Cares of a Family Man, the story with the strange creature Odradek was always one that left me with an odd feeling, and it was very interesting to see this one adapted, as I didn't always have the easiest time imagining it, and it seemed almost as if it were meant to exist beyond imagining—you could imagine it, but the imaginings would never be fixed. Plenty of prose exists in that fashion, where it's meant to get your imagination jogging, in fantastical or nightmarish ways. To fix the unusualness of these scenes in the Nishioka style, well, their interpretation of everything is interesting, but it adds to and takes away from the story. The layouts and sense of geometry in this one are great—especially the opening pages.

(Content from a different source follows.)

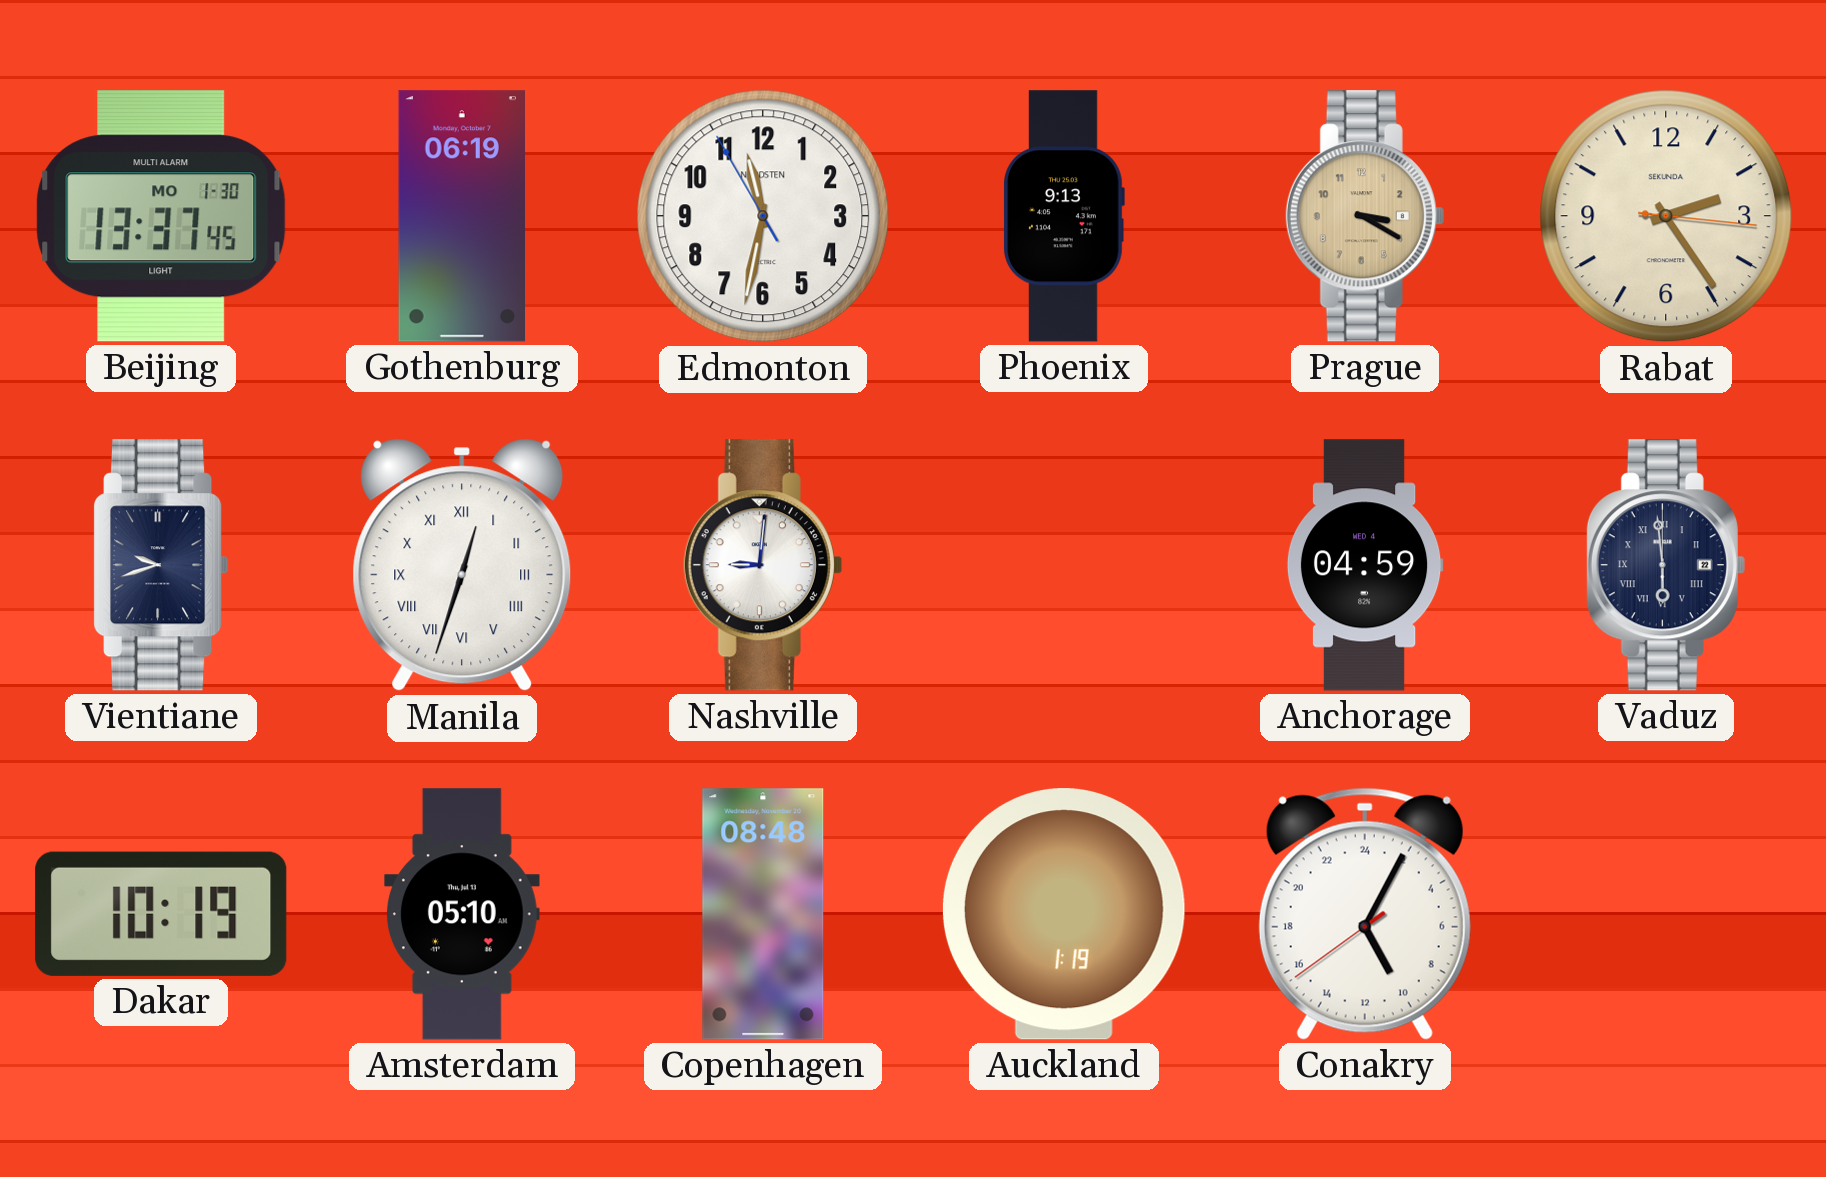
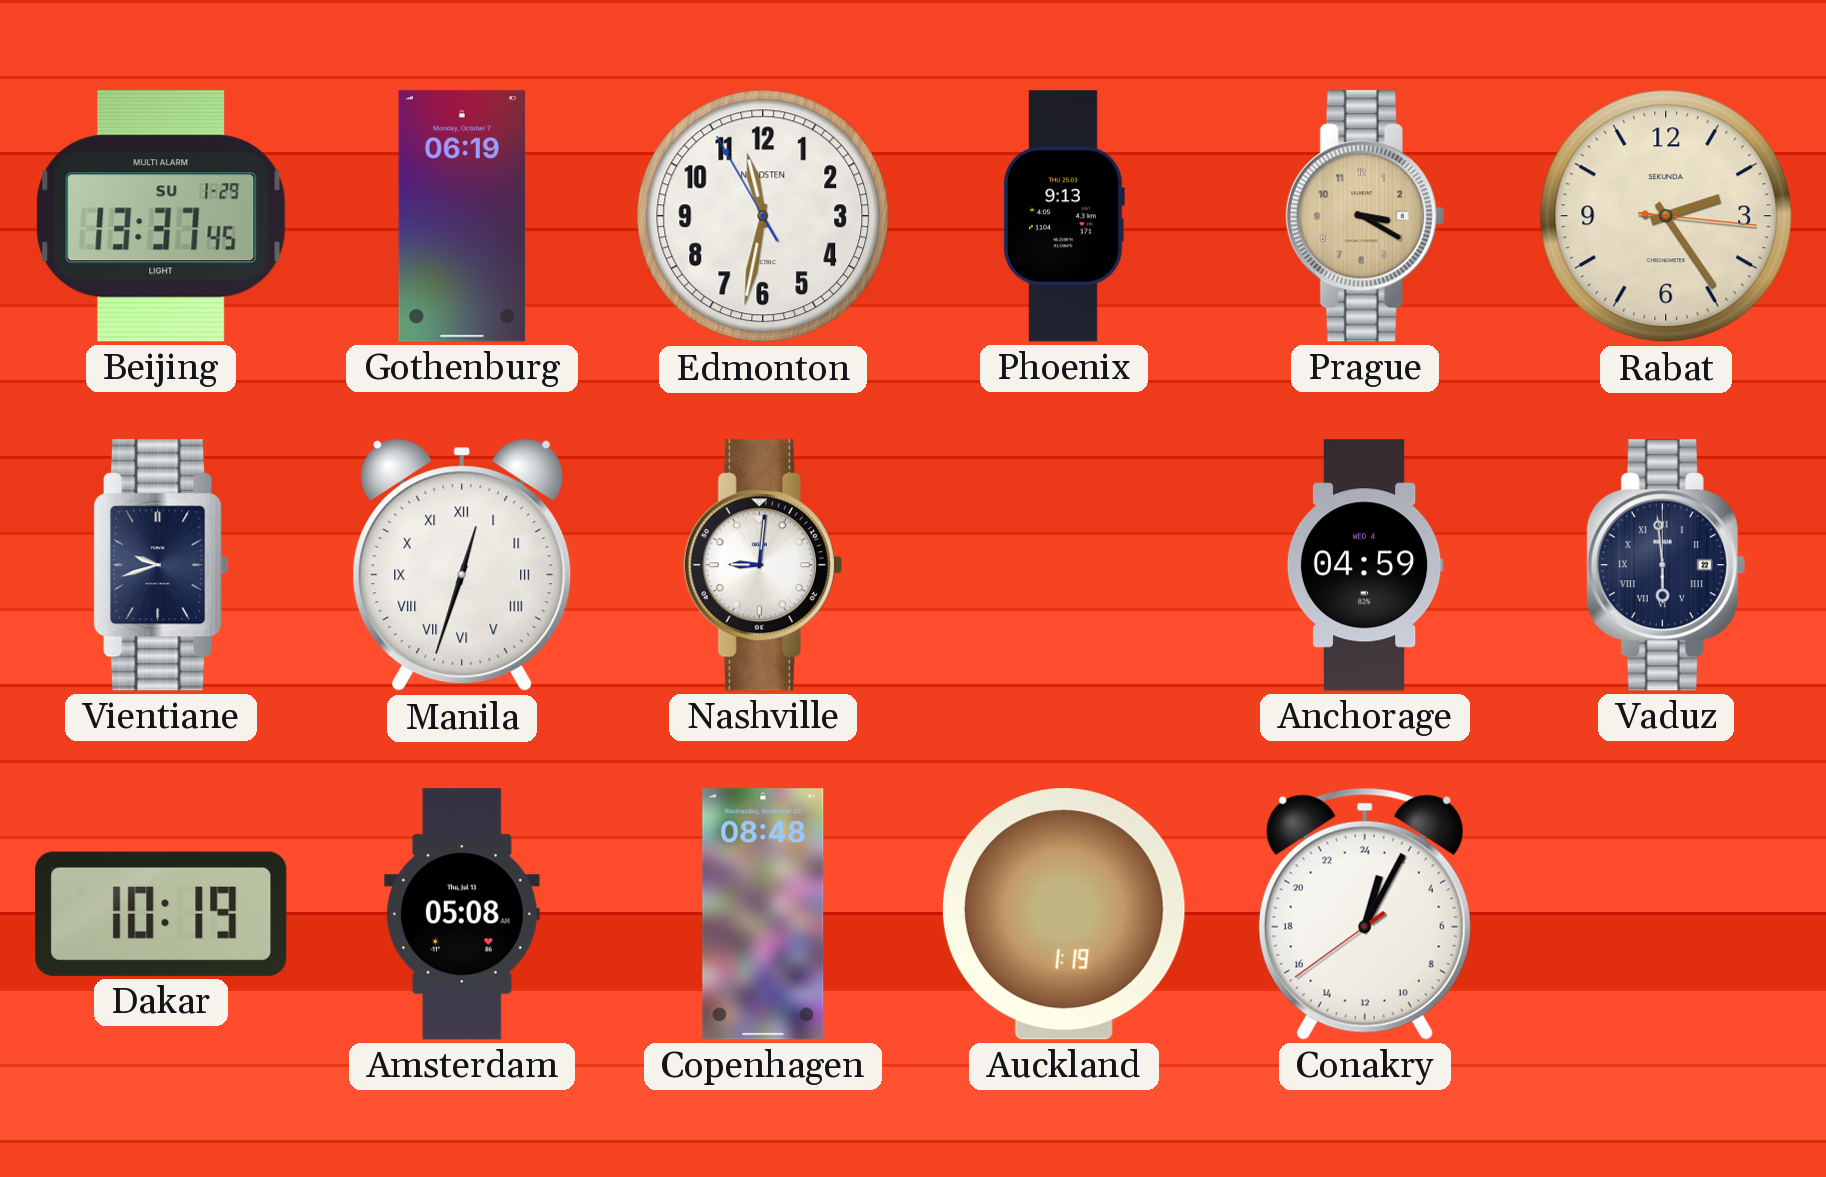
Beijing date: MO 1-30 -> SU 1-29
Amsterdam: 05:10 -> 05:08
Conakry: 10:04 -> 1:04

I can't remember the Bucket Rider very well from when I read all of these stories, but it's like a fairytale of childish tragic nonsense: "Please fill my bucket with coal, or I'll lose my bucket, and if I lose my bucket, I won't be able to get coal anymore, because the buckets at the store are too expensive. My bucket is going to fly away into outer space, so I have to sit on it, and, well, I guess I'll see you in hell, where it will be warm enough that I won't need your coal." Silliness married with a hint of the anxiety-based nightmare is what a lot of these stories thrived on. Other stories, like A Fratricide, are just as flat as I remember them being. Of course, as one serial killer seems to crawl around every Nishioka book, they were, I'm sure, eager to adapt this absurdity, which in some ways seems the most mundane of Kafka's works.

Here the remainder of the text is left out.